In the report, JLL notes tourism and hospitality investors receive a 90 percent exemption rate of property taxes, as well as a 100 percent exemption on municipal construction and sales taxes. New tourism projects could be eligible for tax credits for up to 40 percent of project development costs, compared to 10 percent in the past.
Additionally, Puerto Rico’s designation as a Qualified Opportunity Zone enables investors paying U.S. taxes to invest recognized capital gains in qualified projects in Puerto Rico on a tax-advantaged basis, creating a compelling environment for development or major renovation projects like the El Conquistador.
For example, Puerto Rico Governor Ricardo Rosselló recently announced the $120 million renovation of the former Gran Meliá Puerto Rico Hotel, which will re-launch as the Hyatt Regency Coco Beach Resort and was completed partially through tax credits granted under the Puerto Rico Tourism Development Act and also qualifies as an Opportunity Zone deal.
“San Juan is one of the most stable lodging markets in the Unites States from a RevPAR perspective and investors are taking notice of this stability,” said JLL EVP Andrew Dickey in the report. “In general, Puerto Rico’s pro-investment environment particularly in tourism and hospitality, along with limited supply growth over the last 20 years, has set the stage for a strong lodging market and long-term fundamentals.”
Locations in Puerto Rico’s Metropolitan Area host most of the island’s lodging supply: San Juan has 61 percent of total room supply and is home to the Port of San Juan and the Puerto Rico Convention Center (PRCC), both of which drive demand. Additionally, Carolina is home to Puerto Rico’s international airport, which handles more than 90 percent of total commercial passenger traffic.
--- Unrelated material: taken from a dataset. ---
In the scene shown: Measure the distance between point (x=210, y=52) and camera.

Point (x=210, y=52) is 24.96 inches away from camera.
The report suggested markets to watch include the Convention District, which will soon be home to The District! Entertainment complex and an upcoming film complex, as well as the up-and-coming neighborhood of Santurce, which features trendy restaurants and bars and an artistic atmosphere.
“The amount of opportunity across the island is remarkable,” said JLL VP Ben Appelbaum. “Whether it’s a well-known market like San Juan or an emerging hot spot like Miramar, investors and owners are confident in Puerto Rico’s commitment to rebuild and it’s a lodging market where they want presence.”